I think that most people who experience gender identity as I have, until recently, realized that they weren't the sex by which they were identified from birth before they understood what living by the gender by which they identify themselves would mean. That meant, for some of us, things that we look back on with embarrassment: I realize now that, at times, I was performing an exaggerated version of femininity. Young trans and queer people have the advantage, in part because of people like bell hooks, of realizing that they don't have to accept those notions of gender (I include the ones to which some trans men conform) that were formed by notions of the superiority of a particular gender, race, class or religious group.
For me, figuring out what kind of woman I would be included answering the question of whether I would continue cycling. At the time I started my affirmation process, I didn't see many female cyclists. I take that back: I didn't see many who rode as much, as long, as hard, as I was riding in those days. So I wondered just how much (if any) cycling I could do and still be the woman I was envisioning at the time.
Then, I realized that I had bought into a frankly hyper-masculine idea about cycling, modeled after the wannabe Eddy Mercxes, Bernard Hinaults and Russian sprinters I saw and sometimes rode with. Over time, my ideas about cycling--and womanhood--changed.
These days, I am a woman who rides because I love being a woman and I love riding. The forms each take have changed, and will change, in part because age inevitably changes our minds as well as our bodies. It took time, but I think I've come to a place where I live and ride as I see fit, whether or not it fits into someone else's ideas about what a woman, a person in mid-life, or a cyclist should be. For that, I have bell hooks, among others to thank. She is as good a reason as any for me to invoke the Howard Cosell rule today.

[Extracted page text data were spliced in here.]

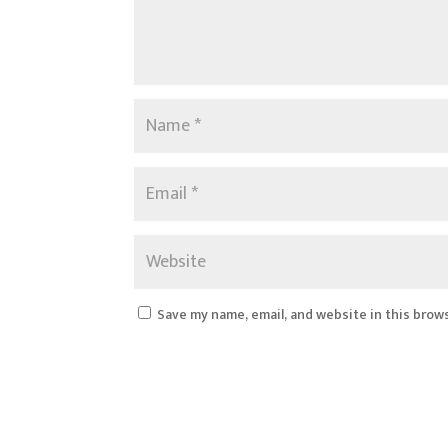
Save my name, email, and website in this brow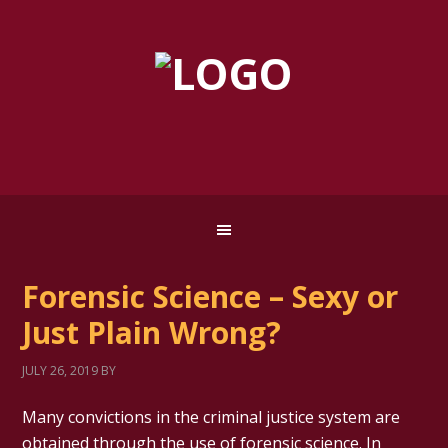
Forensic Science – Sexy or
Just Plain Wrong?
JULY 26, 2019
BY
Many convictions in the criminal justice system are
obtained through the use of forensic science. In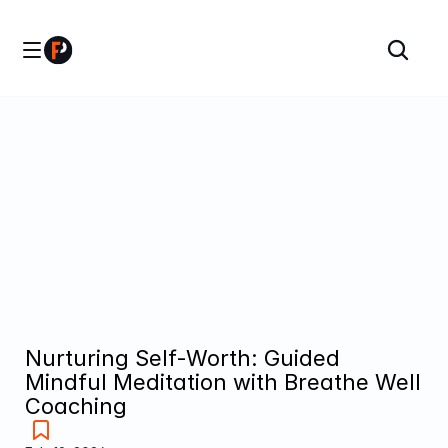
Nurturing Self-Worth: Guided 
Mindful Meditation with Breathe Well 
Coaching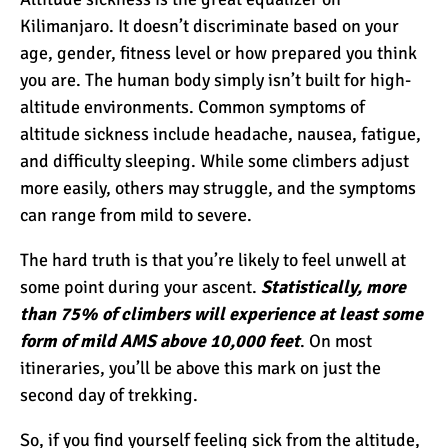
Kilimanjaro. It doesn’t discriminate based on your
age, gender, fitness level or how prepared you think
Kilimanjaro Success Rates
you are. The human body simply isn’t built for high-
by Route
altitude environments. Common symptoms of
altitude sickness include headache, nausea, fatigue,
The Beginner’s Guide to
and difficulty sleeping. While some climbers adjust
Climbing Kilimanjaro
more easily, others may struggle, and the symptoms
can range from mild to severe.
8 Ways to Prevent Injuries
The hard truth is that you’re likely to feel unwell at
on Mount Kilimanjaro
some point during your ascent.
Statistically, more
than 75% of climbers will experience at least some
form of mild AMS above 10,000 feet
. On most
7 Hard Truths About
itineraries, you’ll be above this mark on just the
Climbing Kilimanjaro (That
second day of trekking.
You Need to Know)
So, if you find yourself feeling sick from the altitude,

*--bell hooks always spelled her nom de plume with lower case letters. It's her grandmother's name, which she took in honor of her fighting spirit. But bell hooks wouldn't capitalize the first letters of her name, she said, because she didn't want to draw attention to herself at the expense of her works. I hope I don't seem cynical when I say someone as intelligent and perceptive as she was must have known that, for some people, it's exactly what drew attention to her. I confess: I am one of them. I knew nothing about her when I first saw her name and started reading her works out of curiosity because of how she spelled her name.